Task details: Count the lines below that contain the word "המידה", and state only that number.

Data section:
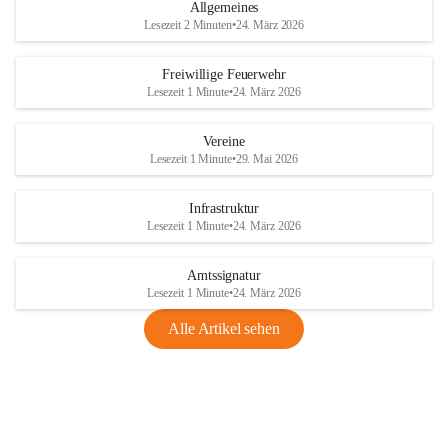
Allgemeines
Lesezeit 2 Minuten
•
24. März 2026
Freiwillige Feuerwehr
Lesezeit 1 Minute
•
24. März 2026
Vereine
Lesezeit 1 Minute
•
29. Mai 2026
Infrastruktur
Lesezeit 1 Minute
•
24. März 2026
Amtssignatur
Lesezeit 1 Minute
•
24. März 2026
Alle Artikel sehen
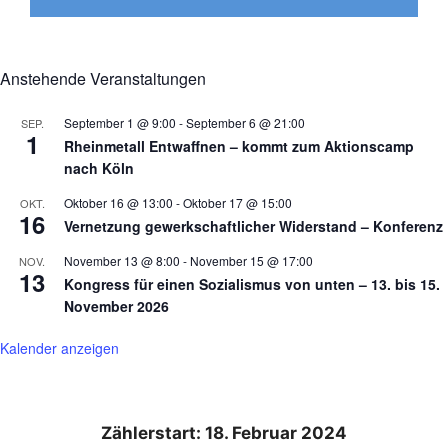
Anstehende Veranstaltungen
September 1 @ 9:00
-
September 6 @ 21:00
SEP.
1
Rheinmetall Entwaffnen – kommt zum Aktionscamp
nach Köln
Oktober 16 @ 13:00
-
Oktober 17 @ 15:00
OKT.
16
Vernetzung gewerkschaftlicher Widerstand – Konferenz
November 13 @ 8:00
-
November 15 @ 17:00
NOV.
13
Kongress für einen Sozialismus von unten – 13. bis 15.
November 2026
Kalender anzeigen
Zählerstart: 18. Februar 2024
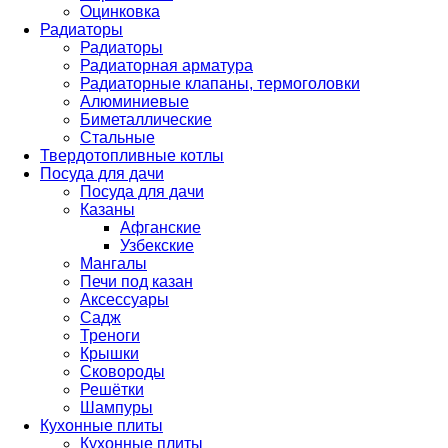
Оцинковка
Радиаторы
Радиаторы
Радиаторная арматура
Радиаторные клапаны, термоголовки
Алюминиевые
Биметаллические
Стальные
Твердотопливные котлы
Посуда для дачи
Посуда для дачи
Казаны
Афганские
Узбекские
Мангалы
Печи под казан
Аксессуары
Садж
Треноги
Крышки
Сковороды
Решётки
Шампуры
Кухонные плиты
Кухонные плиты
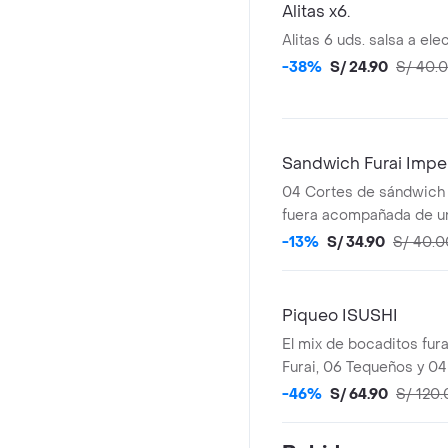
referencial
Alitas x6.
Alitas 6 uds. salsa a ele
-38%
S/ 24.90
S/ 40.
Sandwich Furai Imper
04 Cortes de sándwich f
fuera acompañada de una
Foto Referencial
-13%
S/ 34.90
S/ 40.0
Piqueo ISUSHI
El mix de bocaditos fura
Furai, 06 Tequeños y 04
Referencial.
-46%
S/ 64.90
S/ 120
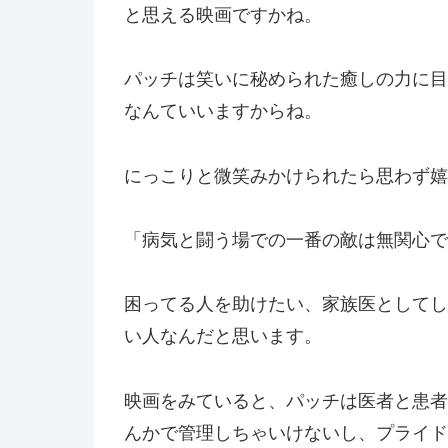
と思える映画ですかね。
パッチは笑いに秘められた癒しの力に目
なんていいますからね。
にっこりと微笑みかけられたら思わず嬉
「病気と闘う場での一番の敵は無関心で
困ってる人を助けたい、家族医としてし
い人なんだと思います。
映画をみていると、パッチは医者と患者
んかで管理しちゃいけないし、プライド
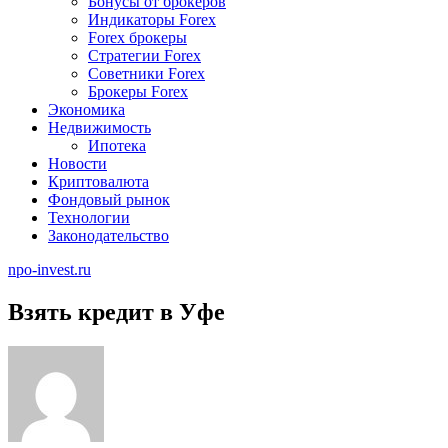
Бонусы от брокеров
Индикаторы Forex
Forex брокеры
Стратегии Forex
Советники Forex
Брокеры Forex
Экономика
Недвижимость
Ипотека
Новости
Криптовалюта
Фондовый рынок
Технологии
Законодательство
npo-invest.ru
Взять кредит в Уфе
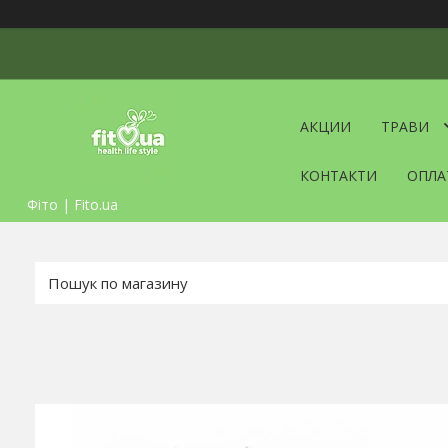
АКЦИИ
ТРАВИ
КОНТАКТИ
ОПЛА
Фіто | Fito.ua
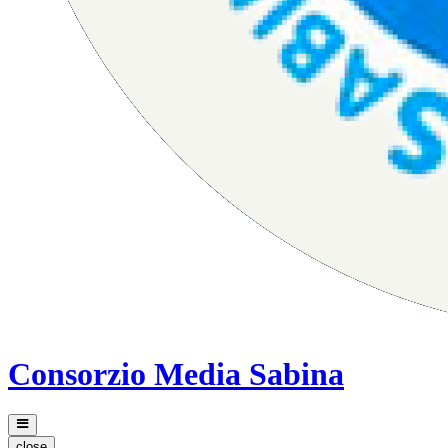
Consorzio Media Sabina
close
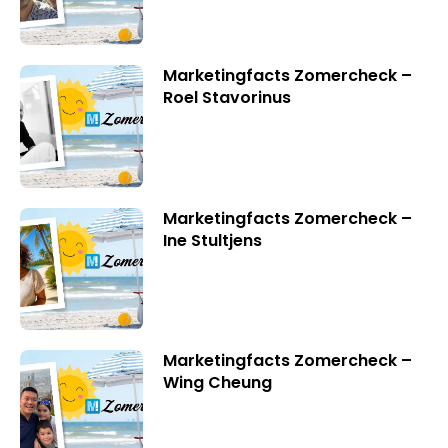
Marketingfacts Zomercheck –
Roel Stavorinus
Marketingfacts Zomercheck –
Ine Stultjens
Marketingfacts Zomercheck –
Wing Cheung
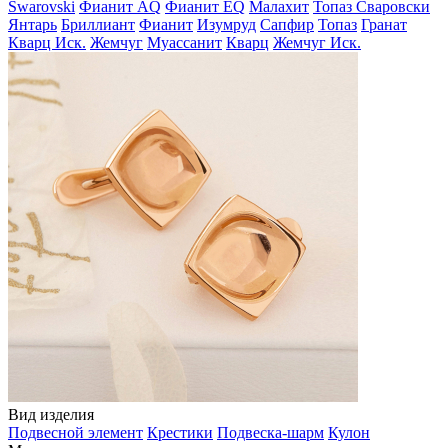
Swarovski
Фианит AQ
Фианит EQ
Малахит
Топаз Сваровски
Янтарь
Бриллиант
Фианит
Изумруд
Сапфир
Топаз
Гранат
Кварц Иск.
Жемчуг
Муассанит
Кварц
Жемчуг Иск.
Вид изделия
Подвесной элемент
Крестики
Подвеска-шарм
Кулон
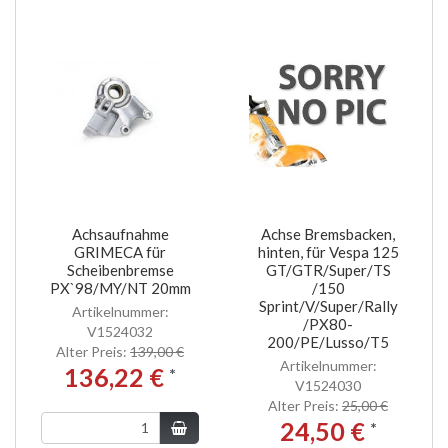
Achsaufnahme
Achse Bremsbacken,
GRIMECA für
hinten, für Vespa 125
Scheibenbremse
GT/GTR/Super/TS
PX`98/MY/NT 20mm
/150
Sprint/V/Super/Rally
Artikelnummer:
/PX80-
V1524032
200/PE/Lusso/T5
Alter Preis:
139,00 €
Artikelnummer:
136,22 €
*
V1524030
Alter Preis:
25,00 €
24,50 €
*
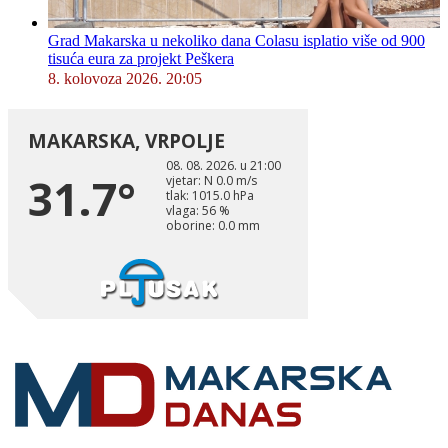
Grad Makarska u nekoliko dana Colasu isplatio više od 900
tisuća eura za projekt Peškera
8. kolovoza 2026. 20:05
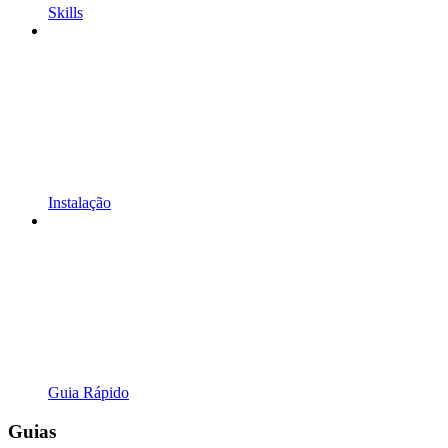
Skills
Instalação
Guia Rápido
Guias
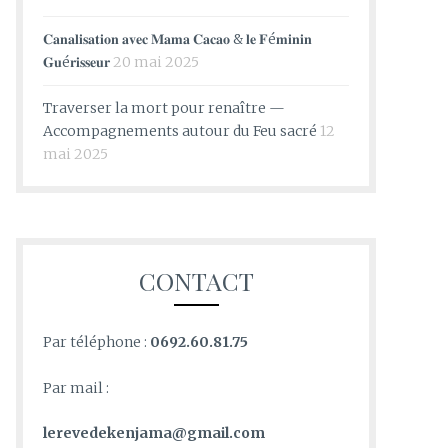
𝐂𝐚𝐧𝐚𝐥𝐢𝐬𝐚𝐭𝐢𝐨𝐧 𝐚𝐯𝐞𝐜 𝐌𝐚𝐦𝐚 𝐂𝐚𝐜𝐚𝐨 & 𝐥𝐞 𝐅é𝐦𝐢𝐧𝐢𝐧
𝐆𝐮é𝐫𝐢𝐬𝐬𝐞𝐮𝐫
20 mai 2025
Traverser la mort pour renaître —
Accompagnements autour du Feu sacré
12
mai 2025
CONTACT
Par téléphone :
0692.60.81.75
Par mail :
lerevedekenjama@gmail.com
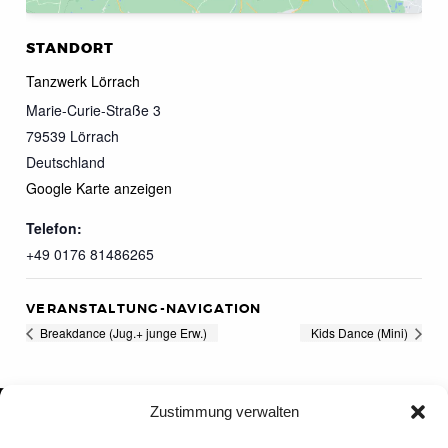
STANDORT
Tanzwerk Lörrach
Marie-Curie-Straße 3
79539
Lörrach
Deutschland
Google Karte anzeigen
Telefon:
+49 0176 81486265
VERANSTALTUNG-NAVIGATION
Breakdance (Jug.+ junge Erw.)
Kids Dance (Mini)
Zustimmung verwalten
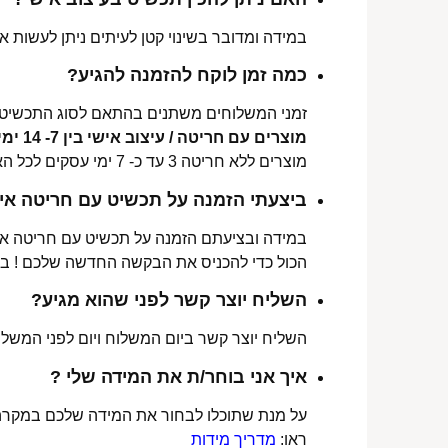
במידה ומדובר בשינוי קטן לעיתים ניתן לעשות את
כמה זמן לוקח להזמנה להגיע?
זמני המשלוחים משתנים בהתאם לסוג התכשיט 
מוצרים עם חריטה / עיצוב אישי בין 7- 14 ימי עסקים לכל הארץ.
מוצרים ללא חריטה 3 עד כ- 7 ימי עסקים לכל הארץ.
ביצעתי הזמנה על תכשיט עם חריטה איש
במידה ובציעתם הזמנה על תכשיט עם חריטה אישי
הכול כדי להכניס את הבקשה החדשה שלכם ! ב
השליח יוצר קשר לפני שהוא מגיע?
השליח יוצר קשר ביום המשלוח ויום לפני המשלוח
איך אני בוחר/ת את המידה שלי ?
על מנת שתוכלו לבחור את המידה שלכם במקרה 
ראו:
מדריך מידות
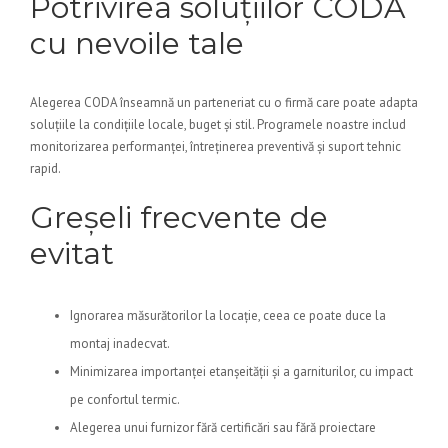
Potrivirea soluțiilor CODA
cu nevoile tale
Alegerea CODA înseamnă un parteneriat cu o firmă care poate adapta
soluțiile la condițiile locale, buget și stil. Programele noastre includ
monitorizarea performanței, întreținerea preventivă și suport tehnic
rapid.
Greșeli frecvente de
evitat
Ignorarea măsurătorilor la locație, ceea ce poate duce la
montaj inadecvat.
Minimizarea importanței etanșeității și a garniturilor, cu impact
pe confortul termic.
Alegerea unui furnizor fără certificări sau fără proiectare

Solution to the problem: 2